Do analysts actually get paid for this?

Discussion in 'Stocks' started by NoDoji, Feb 11, 2011.

  1. NoDoji


    After seeing TKLC hitting the low ticker with a vengeance yesterday afternoon, I decided to take a peek at the news.

    I notice that the news on 2/9 (the day before earnings) we have the following news:


    We reduce our '10 EPS estimate to $0.49 from $0.64, to reflect recently lowered company sales guidance. While we forecast a continued decline for legacy signaling products, we believe Q4 sales will act as a bottom for TKLC, as next generation products ramp up, and as order delays related to security restrictions in India abate. We are also optimistic about an expansion into the emerging policy and subscriber management sectors. We see higher adoption of data and video messaging acting as a solid underlying growth driver. We keep our 12-month target price of $14, 1.5X book value.

    Then on 2/10 (a few hours after the earnings call), we have this:


    TKLC posts Q4 loss per share of $0.06, vs. $0.25 EPS, wider than our $0.04 loss estimate, on 18% sales decline. We are disappointed with '11 sales guidance of $360M-$400M, below our $430M estimate. Legacy signaling products are declining faster than we expected and India-related revenue opportunities are being pushed our further than we thought. Owing to the lower sales volume, we reduce our '11 EPS estimate to $0.14 EPS from $0.60. On revised relative analysis, to account for our view of a worsening operating environment, we lower our 12-month target price by $6.00 to $8.00.

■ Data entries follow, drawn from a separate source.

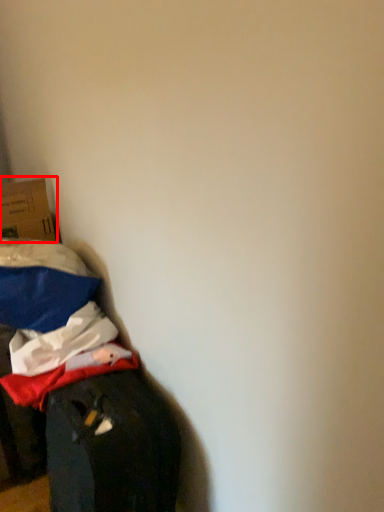 Question: From the image's perspective, what is the correct spatial positioning of box (annotated by the red box) in reference to furniture?

Choices:
 (A) above
 (B) below

Answer: (A) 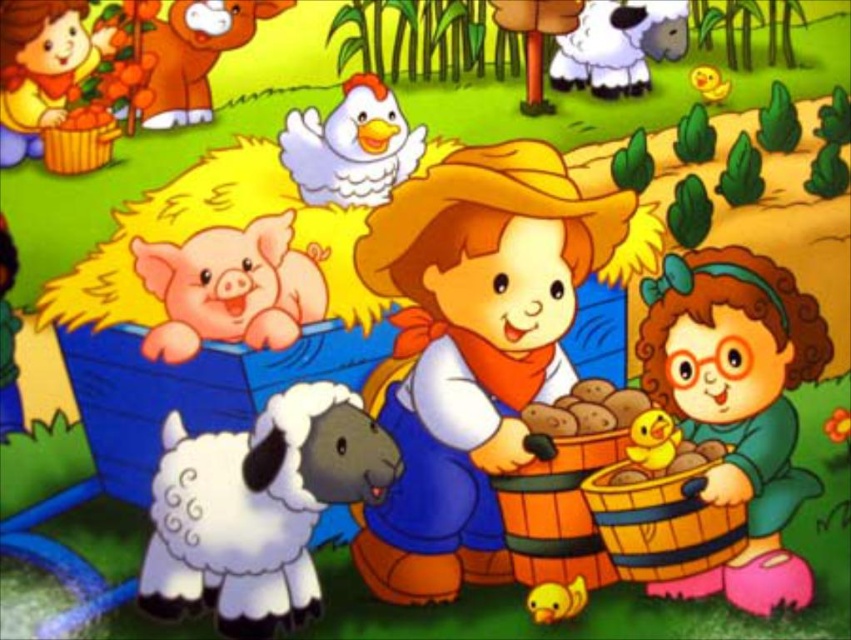 In the lively farm scene, there is a matte brown cowboy hat at center and a white woolen sheep at upper center. Which object takes up more space in the image?

The matte brown cowboy hat at center is bigger than the white woolen sheep at upper center, so it takes up more space in the image.

You are standing at the center of the farm scene. Where is the white fluffy sheep at lower left located in relation to your position?

The white fluffy sheep at lower left is located at point (x=256, y=508) relative to the image frame, which places it near the lower left corner of the scene.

    (I'm still trying to find out what it means when Goldman Sachs raises a stock from "conviction sell" to "sell" :p )
  2. Abstract:
    Typically, the literature evaluates the significance of analyst recommendation changes by their average stock-price impact. With such an approach, recommendation changes can have a significant impact even if no recommendation change has a stock-price impact large enough to be noticed at the stock level. We call a recommendation change that affects the stock price sufficiently to be detectable at the stock level an influential recommendation change and investigate the extent to which recommendation changes are influential.

    We show that roughly 12% of recommendation changes are influential. We find a similar fraction of recommendation changes are influential using an alternative definition which looks at abnormal turnover at the stock level. Leader, star, and previously influential analysts are more likely to make influential recommendation changes.

    Recommendation changes away from consensus or accompanied by any sort of earnings forecast are more likely to be influential.

    Growth, small, high institutional ownership, and high analyst forecast dispersion firms are also more likely to have influential recommendation changes.

    Strikingly, the frequency of influential recommendation changes increases after Reg FD and the Global Analyst Settlement. Finally, we show that impactful sell-side research tends to be communicated through a recommendation change rather than an earnings forecast.